第46話 ぶどう畑の朝

 朝、公子は目が覚めると、すぐ横の障子を開けて縁側に出ると、がらり戸をそろそろと開けた。そして、細くできたすき間から外を見る。

「晴れた」

 手のひらを合わせ、小さく叫ぶ。

 空にいくつかの雲は浮かんでいるものの、太陽の光がまぶしかった。

 壁に掛かる古めかしい振り子時計を見ると、五時四十分。悠香や要はまだ眠っているし、隣の間にいるはずの男子も静かだ。

 でも、台所の方で物音はしている。

(……そうか、農業だもんね。遅いぐらいか)

 少し考えてから、皆はそのままにして、起き出すことにした。

 髪をといて、束ね直す。くん、と匂いを嗅いでみる。お風呂に入って洗髪したから、ぶどうの香りはすっかり抜けていた。

 寝巻きから着替えて――今日はフィールドアスレチックをするのでジーパンだ――、忍び足で悠香、要の枕元を順に通り抜ける。

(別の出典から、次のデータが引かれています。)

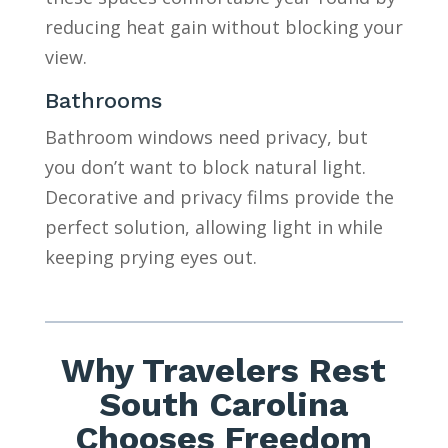
reducing heat gain without blocking your
view.
Bathrooms
Bathroom windows need privacy, but
you don’t want to block natural light.
Decorative and privacy films provide the
perfect solution, allowing light in while
keeping prying eyes out.
Why Travelers Rest
South Carolina
Chooses Freedom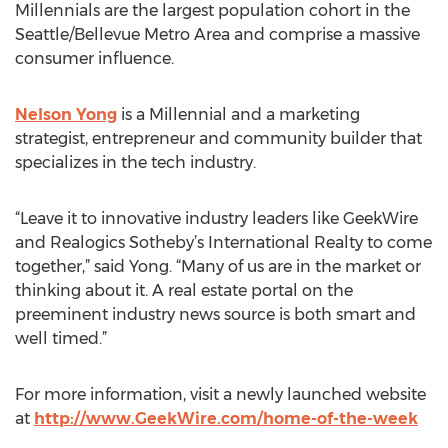
Millennials are the largest population cohort in the
Seattle/Bellevue Metro Area and comprise a massive
consumer influence.
Nelson Yong
is a Millennial and a marketing
strategist, entrepreneur and community builder that
specializes in the tech industry.
“Leave it to innovative industry leaders like GeekWire
and Realogics Sotheby’s International Realty to come
together,” said Yong. “Many of us are in the market or
thinking about it. A real estate portal on the
preeminent industry news source is both smart and
well timed.”
For more information, visit a newly launched website
at
http://www.GeekWire.com/home-of-the-week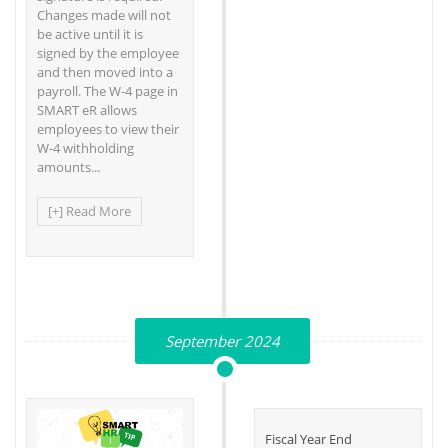
Changes made will not
be active until it is
signed by the employee
and then moved into a
payroll. The W-4 page in
SMART eR allows
employees to view their
W-4 withholding
amounts...
[+] Read More
September 2024
Fiscal Year End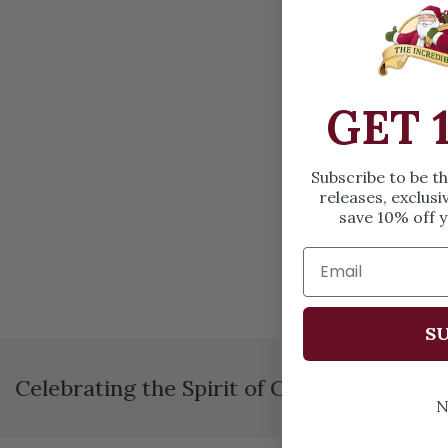
OPEN MEDIA IN GALLERY VIEW
GET 
Subscribe to be t
releases, exclusi
save 10% off y
SU
Celebrating the Spirit of Christmas
N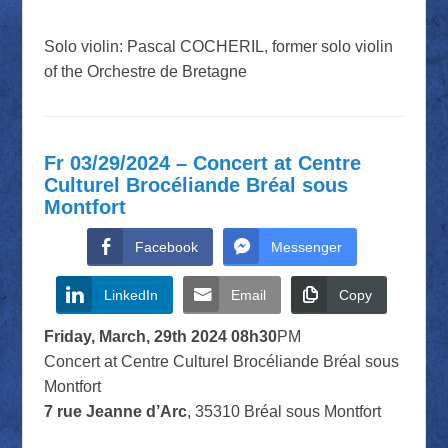
Solo violin: Pascal COCHERIL, former solo violin
of the Orchestre de Bretagne
Fr 03/29/2024 – Concert at Centre
Culturel Brocéliande Bréal sous
Montfort
Facebook
Messenger
LinkedIn
Email
Copy
Friday, March, 29th 2024 08h30
PM
Concert at Centre Culturel Brocéliande Bréal sous
Montfort
7 rue Jeanne d’Arc
, 35310 Bréal sous Montfort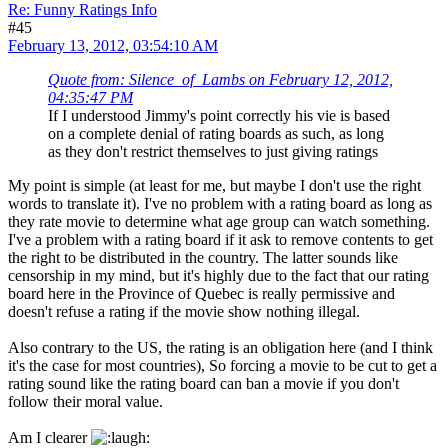
Re: Funny Ratings Info
#45
February 13, 2012, 03:54:10 AM
Quote from: Silence_of_Lambs on February 12, 2012,
04:35:47 PM
If I understood Jimmy's point correctly his vie is based
on a complete denial of rating boards as such, as long
as they don't restrict themselves to just giving ratings
My point is simple (at least for me, but maybe I don't use the right
words to translate it). I've no problem with a rating board as long as
they rate movie to determine what age group can watch something.
I've a problem with a rating board if it ask to remove contents to get
the right to be distributed in the country. The latter sounds like
censorship in my mind, but it's highly due to the fact that our rating
board here in the Province of Quebec is really permissive and
doesn't refuse a rating if the movie show nothing illegal.
Also contrary to the US, the rating is an obligation here (and I think
it's the case for most countries), So forcing a movie to be cut to get a
rating sound like the rating board can ban a movie if you don't
follow their moral value.
Am I clearer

 食卓のある部屋に顔を出すと、やはりすでに伊達のおばさんは起きていた。

「おはようございます」

 声を出してみて、かすれていたので、せき払いをする。

「あ、おはよう。一番乗りよ。案外、早く起きたね」

 食卓に腕を乗せ、何ごとか書き物をしていたおばさんは、すっくと立ち上がった。それから台所に向かい、かちゃかちゃと音を立てて、朝食の準備を始める。

「よく眠れた?」

「多分」

 返事してから、おかしな答だったなと意識した。

(でも、いつ眠ったか分からないから。こんなに早起きできて、しかも頭はすっきりしてるんだもの。よく眠れたはず)

「他の子はまだ眠ってるのかしら」

「はい。男の子も、多分」

 また多分、だ。

「ご飯、食べるでしょう? 今すぐ温めるから」

「あの、みんなが起きてからの方が……」

「そうかい? それでもいいけど」

 おばさんの手の動きがゆっくりになった。

「おじさんは……」

「畑よ。ぶどうだけ作ってれば、こんな早くなくてもいいんだけど、そうもいかないから。今朝はね、薬剤散布。薬をまくのは晴れた日の朝か夕方。それも無風のときがいいのよ」

「薬剤」

「あ、もちろん、必要最小限よ。食べる分には大丈夫」

「いえ、そういう意味じゃ……すみません」

 あわてて手を振る公子。

「その、散歩してこようかなと思ったんですが、薬をまいているんだったら、出ない方がいいかなって」

「ああ、散歩。今朝は風がないから、まず大丈夫だね。念のため、畑とは反対方向をぶらぶら歩くのなら、全然かまわないわ」

「分かりました。それじゃ……六時十五分ぐらいに戻ると思います」

「そうかい。じゃあ、その頃、朝ご飯をちょうど食べられるようにしとくよ」

 お願いしますと言って、公子は玄関に向かった。

 ひんやりとまでは行かないが、朝の空気はすがすがしく感じられる。目をつむって、空気を軽く吸い込んでみる。緑に囲まれた土地だからか、何となくおいしい気がする。

「太陽が高い!」

 緑の濃い木々に隠されて今まで気付かなかったが、おおよそ東の方角を見やれば、夏の太陽はとうの昔に地平線を離れ、空の主役へと昇りつつある。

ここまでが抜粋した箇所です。